- Exercise details
Set down exactly the lines in the records below that run from the line with "is (2576, 1055)." to the line with "What do you see at coordinates (265, 1018)", inclusive, and nothing more.
Start of Block
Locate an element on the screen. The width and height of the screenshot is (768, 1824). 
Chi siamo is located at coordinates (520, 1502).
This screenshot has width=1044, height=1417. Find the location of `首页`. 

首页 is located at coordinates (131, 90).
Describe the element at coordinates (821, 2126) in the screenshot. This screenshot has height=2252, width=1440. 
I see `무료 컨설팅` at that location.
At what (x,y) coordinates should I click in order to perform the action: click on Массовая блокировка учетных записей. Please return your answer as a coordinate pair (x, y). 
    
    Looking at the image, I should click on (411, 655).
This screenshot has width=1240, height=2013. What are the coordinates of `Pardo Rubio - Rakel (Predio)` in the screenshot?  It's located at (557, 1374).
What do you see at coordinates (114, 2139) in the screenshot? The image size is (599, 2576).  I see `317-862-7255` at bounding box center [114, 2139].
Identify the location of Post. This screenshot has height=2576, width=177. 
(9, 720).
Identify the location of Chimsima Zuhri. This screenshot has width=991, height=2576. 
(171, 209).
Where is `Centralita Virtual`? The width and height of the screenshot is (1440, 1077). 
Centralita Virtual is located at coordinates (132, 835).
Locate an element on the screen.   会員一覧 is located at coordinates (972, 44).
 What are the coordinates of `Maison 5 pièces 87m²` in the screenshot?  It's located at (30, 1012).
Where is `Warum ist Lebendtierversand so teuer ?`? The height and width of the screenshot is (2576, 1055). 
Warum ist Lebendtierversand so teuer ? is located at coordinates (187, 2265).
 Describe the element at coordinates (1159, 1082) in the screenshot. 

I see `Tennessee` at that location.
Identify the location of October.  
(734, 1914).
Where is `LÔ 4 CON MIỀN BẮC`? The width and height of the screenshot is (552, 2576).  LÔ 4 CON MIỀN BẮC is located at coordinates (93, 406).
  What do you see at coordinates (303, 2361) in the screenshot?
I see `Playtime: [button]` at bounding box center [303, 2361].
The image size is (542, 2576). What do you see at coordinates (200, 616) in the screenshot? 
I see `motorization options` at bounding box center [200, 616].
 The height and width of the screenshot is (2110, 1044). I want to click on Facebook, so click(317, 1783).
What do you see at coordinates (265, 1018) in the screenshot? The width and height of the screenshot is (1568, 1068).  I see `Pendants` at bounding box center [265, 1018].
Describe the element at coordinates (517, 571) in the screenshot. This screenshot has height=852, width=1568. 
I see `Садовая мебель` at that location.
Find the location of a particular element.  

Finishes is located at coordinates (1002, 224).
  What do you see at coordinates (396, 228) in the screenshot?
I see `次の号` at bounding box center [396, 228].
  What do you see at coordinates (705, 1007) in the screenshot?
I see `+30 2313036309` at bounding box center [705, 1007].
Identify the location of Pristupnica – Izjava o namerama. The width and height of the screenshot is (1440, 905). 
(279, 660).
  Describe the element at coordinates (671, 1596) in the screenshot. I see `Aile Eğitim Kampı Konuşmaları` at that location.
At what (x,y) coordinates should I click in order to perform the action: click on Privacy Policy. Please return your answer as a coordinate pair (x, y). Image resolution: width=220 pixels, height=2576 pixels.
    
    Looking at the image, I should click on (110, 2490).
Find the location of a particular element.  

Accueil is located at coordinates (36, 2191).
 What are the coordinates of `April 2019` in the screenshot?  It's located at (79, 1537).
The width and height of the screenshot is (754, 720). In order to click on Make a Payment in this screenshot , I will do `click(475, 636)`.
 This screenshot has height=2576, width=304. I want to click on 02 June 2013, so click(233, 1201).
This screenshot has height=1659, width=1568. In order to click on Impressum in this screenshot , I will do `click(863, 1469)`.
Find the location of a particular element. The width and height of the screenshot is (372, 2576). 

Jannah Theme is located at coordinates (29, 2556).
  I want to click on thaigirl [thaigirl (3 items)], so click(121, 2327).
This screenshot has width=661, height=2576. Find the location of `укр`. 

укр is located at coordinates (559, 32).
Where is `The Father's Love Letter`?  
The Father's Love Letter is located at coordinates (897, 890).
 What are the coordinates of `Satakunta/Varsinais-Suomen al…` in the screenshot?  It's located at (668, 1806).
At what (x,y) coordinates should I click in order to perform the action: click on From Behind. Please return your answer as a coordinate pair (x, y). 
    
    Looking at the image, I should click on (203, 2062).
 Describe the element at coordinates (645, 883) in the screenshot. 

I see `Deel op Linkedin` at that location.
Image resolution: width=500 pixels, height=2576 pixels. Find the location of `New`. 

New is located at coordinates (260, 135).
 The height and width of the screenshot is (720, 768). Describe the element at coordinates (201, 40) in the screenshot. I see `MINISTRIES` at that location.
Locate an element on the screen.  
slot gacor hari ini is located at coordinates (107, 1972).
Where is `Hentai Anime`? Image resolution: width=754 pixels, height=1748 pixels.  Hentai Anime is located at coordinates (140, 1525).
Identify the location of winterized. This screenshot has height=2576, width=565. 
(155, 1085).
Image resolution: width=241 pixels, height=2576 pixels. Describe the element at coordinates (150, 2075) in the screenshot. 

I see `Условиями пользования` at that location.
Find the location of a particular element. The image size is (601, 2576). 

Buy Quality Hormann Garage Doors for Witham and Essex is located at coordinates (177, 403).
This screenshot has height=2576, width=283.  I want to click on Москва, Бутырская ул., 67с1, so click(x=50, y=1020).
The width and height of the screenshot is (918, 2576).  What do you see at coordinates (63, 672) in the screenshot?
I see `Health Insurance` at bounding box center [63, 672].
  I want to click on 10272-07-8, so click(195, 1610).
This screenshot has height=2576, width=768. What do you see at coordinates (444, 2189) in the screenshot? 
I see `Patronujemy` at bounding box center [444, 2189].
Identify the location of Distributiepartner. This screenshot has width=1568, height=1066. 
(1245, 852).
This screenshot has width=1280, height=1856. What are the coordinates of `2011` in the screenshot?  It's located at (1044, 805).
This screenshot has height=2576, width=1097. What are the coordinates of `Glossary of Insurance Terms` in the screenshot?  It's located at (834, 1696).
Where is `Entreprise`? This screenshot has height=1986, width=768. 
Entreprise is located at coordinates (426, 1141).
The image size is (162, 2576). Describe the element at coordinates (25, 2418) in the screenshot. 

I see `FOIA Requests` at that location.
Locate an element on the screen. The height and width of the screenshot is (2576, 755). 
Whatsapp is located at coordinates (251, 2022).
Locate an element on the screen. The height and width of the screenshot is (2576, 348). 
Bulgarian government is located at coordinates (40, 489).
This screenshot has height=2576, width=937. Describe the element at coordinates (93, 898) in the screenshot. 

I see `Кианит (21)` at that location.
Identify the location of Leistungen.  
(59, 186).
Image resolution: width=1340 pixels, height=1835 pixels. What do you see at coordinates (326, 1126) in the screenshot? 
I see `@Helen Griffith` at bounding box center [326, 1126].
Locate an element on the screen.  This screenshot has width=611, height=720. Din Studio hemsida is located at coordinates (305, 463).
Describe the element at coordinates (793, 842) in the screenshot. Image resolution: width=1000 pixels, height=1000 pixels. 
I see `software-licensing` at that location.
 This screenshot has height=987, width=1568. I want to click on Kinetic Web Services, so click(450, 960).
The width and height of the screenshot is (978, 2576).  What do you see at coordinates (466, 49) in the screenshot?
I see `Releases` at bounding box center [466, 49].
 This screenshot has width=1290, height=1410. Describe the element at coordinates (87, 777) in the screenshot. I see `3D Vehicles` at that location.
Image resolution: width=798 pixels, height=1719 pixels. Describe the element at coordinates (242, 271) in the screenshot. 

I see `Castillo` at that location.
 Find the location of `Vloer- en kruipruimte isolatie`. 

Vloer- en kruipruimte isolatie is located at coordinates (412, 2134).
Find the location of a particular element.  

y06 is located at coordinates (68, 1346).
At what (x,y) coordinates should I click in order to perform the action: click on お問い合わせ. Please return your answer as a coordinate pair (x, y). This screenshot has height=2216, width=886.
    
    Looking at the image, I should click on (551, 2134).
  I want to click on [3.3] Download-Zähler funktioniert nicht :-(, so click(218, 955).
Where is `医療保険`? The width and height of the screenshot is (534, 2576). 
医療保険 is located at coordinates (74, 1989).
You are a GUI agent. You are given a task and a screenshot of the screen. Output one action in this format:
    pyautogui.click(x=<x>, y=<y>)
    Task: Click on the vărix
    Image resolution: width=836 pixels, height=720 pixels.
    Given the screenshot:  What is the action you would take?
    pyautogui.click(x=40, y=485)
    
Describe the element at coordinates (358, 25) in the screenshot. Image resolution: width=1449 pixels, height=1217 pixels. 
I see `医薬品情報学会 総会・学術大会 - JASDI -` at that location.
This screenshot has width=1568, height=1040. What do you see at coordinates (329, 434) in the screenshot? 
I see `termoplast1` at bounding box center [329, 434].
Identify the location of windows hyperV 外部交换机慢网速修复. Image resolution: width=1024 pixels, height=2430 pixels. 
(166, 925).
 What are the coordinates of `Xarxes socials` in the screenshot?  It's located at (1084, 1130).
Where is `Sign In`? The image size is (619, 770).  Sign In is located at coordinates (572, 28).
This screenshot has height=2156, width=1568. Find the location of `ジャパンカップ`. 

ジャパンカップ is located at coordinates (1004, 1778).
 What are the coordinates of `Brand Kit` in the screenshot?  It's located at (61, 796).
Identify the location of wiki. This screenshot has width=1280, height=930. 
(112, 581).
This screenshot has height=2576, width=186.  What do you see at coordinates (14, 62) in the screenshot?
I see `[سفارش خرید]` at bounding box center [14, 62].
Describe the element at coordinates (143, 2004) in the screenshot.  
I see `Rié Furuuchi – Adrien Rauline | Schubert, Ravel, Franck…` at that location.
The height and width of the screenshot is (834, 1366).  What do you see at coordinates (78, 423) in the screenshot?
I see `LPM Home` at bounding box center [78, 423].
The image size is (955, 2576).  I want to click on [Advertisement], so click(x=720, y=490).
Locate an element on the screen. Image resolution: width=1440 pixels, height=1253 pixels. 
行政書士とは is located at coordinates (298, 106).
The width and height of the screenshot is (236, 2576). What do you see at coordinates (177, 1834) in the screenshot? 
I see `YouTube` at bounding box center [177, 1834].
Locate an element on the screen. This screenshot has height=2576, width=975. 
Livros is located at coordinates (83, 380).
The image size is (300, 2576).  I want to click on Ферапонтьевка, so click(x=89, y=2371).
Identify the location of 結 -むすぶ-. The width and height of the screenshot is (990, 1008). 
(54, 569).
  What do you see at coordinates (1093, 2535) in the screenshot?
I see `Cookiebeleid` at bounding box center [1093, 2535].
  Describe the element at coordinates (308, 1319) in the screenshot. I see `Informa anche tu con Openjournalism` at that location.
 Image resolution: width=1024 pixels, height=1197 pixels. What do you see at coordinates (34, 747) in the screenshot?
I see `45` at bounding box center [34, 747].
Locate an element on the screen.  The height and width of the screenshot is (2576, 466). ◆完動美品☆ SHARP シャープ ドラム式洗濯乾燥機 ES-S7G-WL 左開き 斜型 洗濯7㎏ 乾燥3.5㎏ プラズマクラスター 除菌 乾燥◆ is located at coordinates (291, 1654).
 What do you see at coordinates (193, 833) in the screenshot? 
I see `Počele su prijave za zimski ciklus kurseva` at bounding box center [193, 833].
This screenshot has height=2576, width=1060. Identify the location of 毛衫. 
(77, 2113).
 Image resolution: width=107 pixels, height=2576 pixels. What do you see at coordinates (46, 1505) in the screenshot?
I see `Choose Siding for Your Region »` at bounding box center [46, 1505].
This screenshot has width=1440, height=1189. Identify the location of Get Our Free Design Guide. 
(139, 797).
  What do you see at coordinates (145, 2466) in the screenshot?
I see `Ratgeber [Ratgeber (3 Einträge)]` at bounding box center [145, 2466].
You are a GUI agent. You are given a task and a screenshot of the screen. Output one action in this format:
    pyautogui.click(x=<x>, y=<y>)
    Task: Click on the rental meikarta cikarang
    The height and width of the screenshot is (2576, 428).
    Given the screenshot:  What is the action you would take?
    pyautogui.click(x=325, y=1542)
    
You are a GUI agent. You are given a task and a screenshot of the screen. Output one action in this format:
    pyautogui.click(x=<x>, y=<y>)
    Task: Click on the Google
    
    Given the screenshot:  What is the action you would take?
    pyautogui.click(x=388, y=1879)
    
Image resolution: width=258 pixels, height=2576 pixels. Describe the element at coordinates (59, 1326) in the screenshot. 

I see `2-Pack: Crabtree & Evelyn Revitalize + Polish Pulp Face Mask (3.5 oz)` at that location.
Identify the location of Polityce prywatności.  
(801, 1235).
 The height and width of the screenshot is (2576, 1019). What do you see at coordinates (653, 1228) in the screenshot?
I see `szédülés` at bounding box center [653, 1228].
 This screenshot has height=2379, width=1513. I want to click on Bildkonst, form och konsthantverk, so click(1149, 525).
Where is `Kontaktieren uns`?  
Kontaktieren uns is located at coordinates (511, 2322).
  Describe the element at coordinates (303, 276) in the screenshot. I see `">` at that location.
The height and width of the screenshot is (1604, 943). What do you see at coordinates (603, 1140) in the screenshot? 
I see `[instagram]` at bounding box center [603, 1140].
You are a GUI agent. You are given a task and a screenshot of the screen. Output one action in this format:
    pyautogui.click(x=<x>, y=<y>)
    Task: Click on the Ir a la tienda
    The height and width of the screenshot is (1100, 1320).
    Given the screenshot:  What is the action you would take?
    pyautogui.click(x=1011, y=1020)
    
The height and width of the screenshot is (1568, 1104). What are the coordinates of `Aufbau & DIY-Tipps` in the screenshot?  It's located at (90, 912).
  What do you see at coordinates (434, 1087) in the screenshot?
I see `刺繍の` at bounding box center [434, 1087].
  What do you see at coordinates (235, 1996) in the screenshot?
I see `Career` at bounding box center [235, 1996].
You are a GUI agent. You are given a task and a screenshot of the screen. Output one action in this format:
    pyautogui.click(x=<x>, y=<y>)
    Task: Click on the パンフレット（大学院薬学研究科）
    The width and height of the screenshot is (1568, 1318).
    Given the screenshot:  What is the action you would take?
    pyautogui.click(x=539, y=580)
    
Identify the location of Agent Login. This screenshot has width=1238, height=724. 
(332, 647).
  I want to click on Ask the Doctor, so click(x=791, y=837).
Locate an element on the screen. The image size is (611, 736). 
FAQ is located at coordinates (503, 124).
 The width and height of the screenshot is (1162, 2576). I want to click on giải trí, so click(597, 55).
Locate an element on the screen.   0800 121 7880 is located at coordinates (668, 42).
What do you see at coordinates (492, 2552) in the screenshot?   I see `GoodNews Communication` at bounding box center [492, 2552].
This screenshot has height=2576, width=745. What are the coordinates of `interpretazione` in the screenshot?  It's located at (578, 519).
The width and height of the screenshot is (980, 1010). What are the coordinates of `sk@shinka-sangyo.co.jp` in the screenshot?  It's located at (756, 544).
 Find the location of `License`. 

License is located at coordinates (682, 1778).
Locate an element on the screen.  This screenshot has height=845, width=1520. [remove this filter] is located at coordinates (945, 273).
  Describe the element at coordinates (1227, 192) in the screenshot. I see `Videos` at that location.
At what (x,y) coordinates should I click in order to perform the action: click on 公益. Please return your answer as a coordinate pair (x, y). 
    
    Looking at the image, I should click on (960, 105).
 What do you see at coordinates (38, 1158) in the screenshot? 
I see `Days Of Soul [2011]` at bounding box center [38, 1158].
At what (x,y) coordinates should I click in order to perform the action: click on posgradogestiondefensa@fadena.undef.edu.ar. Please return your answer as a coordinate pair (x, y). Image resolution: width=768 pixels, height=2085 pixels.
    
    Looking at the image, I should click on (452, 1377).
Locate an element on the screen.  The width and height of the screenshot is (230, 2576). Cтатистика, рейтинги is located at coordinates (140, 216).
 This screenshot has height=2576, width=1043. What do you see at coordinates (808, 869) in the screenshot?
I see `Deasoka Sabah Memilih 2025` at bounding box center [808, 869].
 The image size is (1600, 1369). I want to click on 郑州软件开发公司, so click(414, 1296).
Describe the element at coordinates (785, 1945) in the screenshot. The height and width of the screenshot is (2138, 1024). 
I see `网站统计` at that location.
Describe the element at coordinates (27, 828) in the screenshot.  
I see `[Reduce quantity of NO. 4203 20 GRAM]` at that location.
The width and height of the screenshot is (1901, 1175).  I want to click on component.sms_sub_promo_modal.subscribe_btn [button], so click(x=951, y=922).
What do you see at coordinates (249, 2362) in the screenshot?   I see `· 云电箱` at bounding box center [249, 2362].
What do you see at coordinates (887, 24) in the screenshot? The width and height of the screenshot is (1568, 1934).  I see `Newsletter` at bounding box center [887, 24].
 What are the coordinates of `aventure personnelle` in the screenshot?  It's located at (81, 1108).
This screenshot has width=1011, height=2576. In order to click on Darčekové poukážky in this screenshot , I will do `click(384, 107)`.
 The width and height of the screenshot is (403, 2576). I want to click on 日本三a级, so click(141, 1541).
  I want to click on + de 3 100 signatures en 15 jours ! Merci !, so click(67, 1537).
End of Block
- Solution for this exercise
Where is `Warum ist Lebendtierversand so teuer ?`? The height and width of the screenshot is (2576, 1055). 
Warum ist Lebendtierversand so teuer ? is located at coordinates (187, 2265).
 Describe the element at coordinates (1159, 1082) in the screenshot. 

I see `Tennessee` at that location.
Identify the location of October.  
(734, 1914).
Where is `LÔ 4 CON MIỀN BẮC`? The width and height of the screenshot is (552, 2576).  LÔ 4 CON MIỀN BẮC is located at coordinates (93, 406).
  What do you see at coordinates (303, 2361) in the screenshot?
I see `Playtime: [button]` at bounding box center [303, 2361].
The image size is (542, 2576). What do you see at coordinates (200, 616) in the screenshot? 
I see `motorization options` at bounding box center [200, 616].
 The height and width of the screenshot is (2110, 1044). I want to click on Facebook, so click(317, 1783).
What do you see at coordinates (265, 1018) in the screenshot? The width and height of the screenshot is (1568, 1068).  I see `Pendants` at bounding box center [265, 1018].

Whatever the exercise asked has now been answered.